Alongside direct incident response, NEC Malaysia delivers asset and configuration management and threat prediction services. This combination is aimed at providing businesses with comprehensive oversight and control over their IT environments.
Cultural imperatives
Despite enhanced technical measures, industry leaders argue that building a strong security culture within businesses is equally important. Outdated or excessively restrictive policies can have an adverse effect by deterring positive transformation and creating resistance to necessary change.
Lai adds, "Cybersecurity transcends IT—it demands a culture-wide commitment. However, even the most advanced cybersecurity systems can be undermined by weak internal practices. Building a strong security culture is just as critical as deploying the right technologies. There is a need to prioritize mindset shifts aside from just tool upgrades; we need to consider the importance of education, clear protocols, and shared responsibility."
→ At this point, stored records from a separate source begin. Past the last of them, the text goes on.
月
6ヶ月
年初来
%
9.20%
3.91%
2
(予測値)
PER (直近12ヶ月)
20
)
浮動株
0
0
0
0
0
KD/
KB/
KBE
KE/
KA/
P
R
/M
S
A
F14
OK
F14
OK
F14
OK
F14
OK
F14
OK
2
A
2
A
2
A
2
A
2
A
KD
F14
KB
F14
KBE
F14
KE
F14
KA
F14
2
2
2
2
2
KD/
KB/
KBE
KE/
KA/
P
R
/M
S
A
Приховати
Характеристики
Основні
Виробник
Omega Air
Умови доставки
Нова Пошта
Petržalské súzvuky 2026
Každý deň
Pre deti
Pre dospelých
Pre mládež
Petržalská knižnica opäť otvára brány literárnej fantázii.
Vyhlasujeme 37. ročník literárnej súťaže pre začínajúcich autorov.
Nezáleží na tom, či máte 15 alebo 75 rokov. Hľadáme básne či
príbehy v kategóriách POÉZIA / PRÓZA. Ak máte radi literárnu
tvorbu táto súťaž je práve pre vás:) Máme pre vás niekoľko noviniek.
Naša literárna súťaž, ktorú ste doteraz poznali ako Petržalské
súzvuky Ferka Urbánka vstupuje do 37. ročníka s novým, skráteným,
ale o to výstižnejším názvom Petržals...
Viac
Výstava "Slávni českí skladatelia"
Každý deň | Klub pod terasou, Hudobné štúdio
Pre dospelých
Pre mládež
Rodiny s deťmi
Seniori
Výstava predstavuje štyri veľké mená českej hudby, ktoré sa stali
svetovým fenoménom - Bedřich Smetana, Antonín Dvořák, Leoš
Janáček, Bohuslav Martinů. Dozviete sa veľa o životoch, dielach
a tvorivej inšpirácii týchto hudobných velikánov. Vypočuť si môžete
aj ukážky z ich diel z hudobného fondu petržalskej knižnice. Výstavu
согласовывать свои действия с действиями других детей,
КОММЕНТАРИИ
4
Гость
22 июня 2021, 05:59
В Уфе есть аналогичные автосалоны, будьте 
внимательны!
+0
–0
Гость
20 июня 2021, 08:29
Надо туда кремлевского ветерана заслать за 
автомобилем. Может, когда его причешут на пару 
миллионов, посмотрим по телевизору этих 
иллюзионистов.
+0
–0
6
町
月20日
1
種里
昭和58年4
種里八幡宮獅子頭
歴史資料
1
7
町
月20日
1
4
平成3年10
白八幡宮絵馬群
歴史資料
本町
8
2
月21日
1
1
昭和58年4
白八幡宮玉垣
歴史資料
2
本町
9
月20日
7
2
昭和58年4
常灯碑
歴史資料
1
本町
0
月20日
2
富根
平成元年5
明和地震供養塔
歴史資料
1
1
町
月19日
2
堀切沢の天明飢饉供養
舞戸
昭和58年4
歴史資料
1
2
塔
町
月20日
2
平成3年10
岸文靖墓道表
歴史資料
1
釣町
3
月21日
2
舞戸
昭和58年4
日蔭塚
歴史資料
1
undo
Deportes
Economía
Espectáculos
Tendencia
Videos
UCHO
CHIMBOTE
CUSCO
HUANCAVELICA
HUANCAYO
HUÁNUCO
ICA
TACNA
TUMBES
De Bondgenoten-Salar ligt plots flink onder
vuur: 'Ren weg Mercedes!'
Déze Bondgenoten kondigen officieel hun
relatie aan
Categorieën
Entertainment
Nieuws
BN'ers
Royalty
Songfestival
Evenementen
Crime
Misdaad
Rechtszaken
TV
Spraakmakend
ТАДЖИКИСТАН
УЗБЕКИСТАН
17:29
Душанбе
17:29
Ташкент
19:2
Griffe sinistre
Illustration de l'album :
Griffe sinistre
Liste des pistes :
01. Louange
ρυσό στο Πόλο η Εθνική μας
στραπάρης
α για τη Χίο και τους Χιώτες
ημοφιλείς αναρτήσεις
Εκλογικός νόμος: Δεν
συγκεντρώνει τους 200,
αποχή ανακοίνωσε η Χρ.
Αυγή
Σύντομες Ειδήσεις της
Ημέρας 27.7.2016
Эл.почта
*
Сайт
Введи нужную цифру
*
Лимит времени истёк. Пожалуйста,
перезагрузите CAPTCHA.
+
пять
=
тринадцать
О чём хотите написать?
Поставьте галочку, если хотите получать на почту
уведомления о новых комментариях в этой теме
The complexity and frequency of cyber threats continue to grow, indicating that effective security cannot be treated as a one-off investment; rather, it requires continual adaptation, education and collaboration across all levels of an organisation.
NEC Malaysia continues to partner with both local and multinational enterprises, leveraging international best practices and alliances with industry technology providers to maintain and enhance digital resilience in a changing landscape.